Somethings Wonderful This Way Came

Somethings Wonderful This Way Came
1970's Vintage Caftan in At Play

About Harwood Steiger

Harwood Steiger opened a silk screening studio in Tubac, AZ, in 1956.  Working closely with his wife, Sophie, they produced hundreds of desert centric designs in a multitude of colors over a 30 year period.  Mr. Steiger is originally from New York and worked in Martha's Vinyard and New York City before finally making a home in Red Hook, New York.  Mr. Steiger would work from his New York home during the summer when he would design and hand cut the silk screen stencils.  In September, the couple would travel to Tubac where they screened and sold the fabrics from the adobe studio until the onset of intense summer heat in May. 

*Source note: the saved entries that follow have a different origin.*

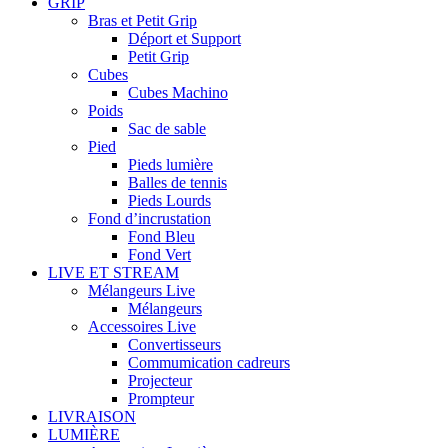
GRIP
Bras et Petit Grip
Déport et Support
Petit Grip
Cubes
Cubes Machino
Poids
Sac de sable
Pied
Pieds lumière
Balles de tennis
Pieds Lourds
Fond d’incrustation
Fond Bleu
Fond Vert
LIVE ET STREAM
Mélangeurs Live
Mélangeurs
Accessoires Live
Convertisseurs
Commumication cadreurs
Projecteur
Prompteur
LIVRAISON
LUMIÈRE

Mr. Steiger was an important "first colonist" in Tubac where he helped found the Santa Cruz Valley Artists Associaton and recruited many of the early working artists for the village of Tubac, now known as, "Where the Arts Meet History." 

Many of the designs were produced in three basic categories:  table linens (tablecloths, place mats, tea towels), all over designs in yardage, and dress panels.  The dress panels are particularly interesting in that they were central stand alone designs, printed on permanent press poly cotton blends and sold in two yard lengths....just enough to create a simple shift. 

Harwood Steiger textiles became enormously popular with visitors traveling through Tubac.  Because of that, examples are being discovered from as far away as Canada.  They were no less popular with locals, as well.  A recent trip to Tubac turned up nearly 100 examples held by local residents all these years.  The colors remain bright, almost as if only printed yesterday. 

Harwood Steiger textiles remain popular today and are prized among collectors of fabric.  The cactus, roadrunners, quails, and botanical subjects of his desert designs are quintessential Harwood Steiger.  Less easily recognized are the wonderful abstracts, tropicals and Aztec designs, which are non-the-less wonderful. 

Mr. Steiger died at the age of 80 in Tubac and is buried in New York.  Following his death, the studio continued to operate under the guidance of his sister-in-law, Wanda Harlbuchs, until only a few years ago.  It is said by those who knew him that he was a hard working, dedicated artist and a good man.